Psychologist, work in schools. I feel like I'm slightly more tech-inclined than my peers but idk
I fix (flatpanel) TVs as a side hustle, but I wouldnt call that technical since 90% of the time, its just a blown capacitor on the backlight power rail. 6% of the time, its a blown backlight itself, and the remaining 4% of the time its something else that usually requires in my personal experience, for me and my limited skills (Which is mostly just common sense and internet searching, no actual practical skill besides knowing how to solder), to either pass or part shotgun it, depending.
well, i've gotten a few broken screens, but those arent fixable, so i dont really count those.
mostly I'm just a gamer, and any technical skill I learn is because i'm forced to to unfuck something with my linux install, heh.
Stay at home parent, former chef. The closest thing to tech background I have is electrician training in night school.
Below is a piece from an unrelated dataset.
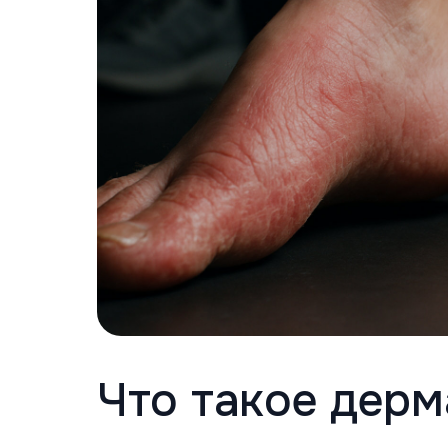
Что такое дерм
I don't have a tech background, currently doing museum security, that's all. Super enjoyable work. This community is nice, I only lurked in reddit.
I'm a professional photographer, hardly "tech" although that world interests me.
Construction industry project manager here.
Sure, we use lots of tech and actually build a lot of the data-centers and fabs that are the backbone of the internet and modern computing, but the on-the-ground nuts and bolts of what we do is very much about highly-skilled tradesmen performing manual work that can't be done remotely or by robots.
So it's not really "tech" per se at all, even though we do a ton of work for companies like Intel, Google, Meta and the like.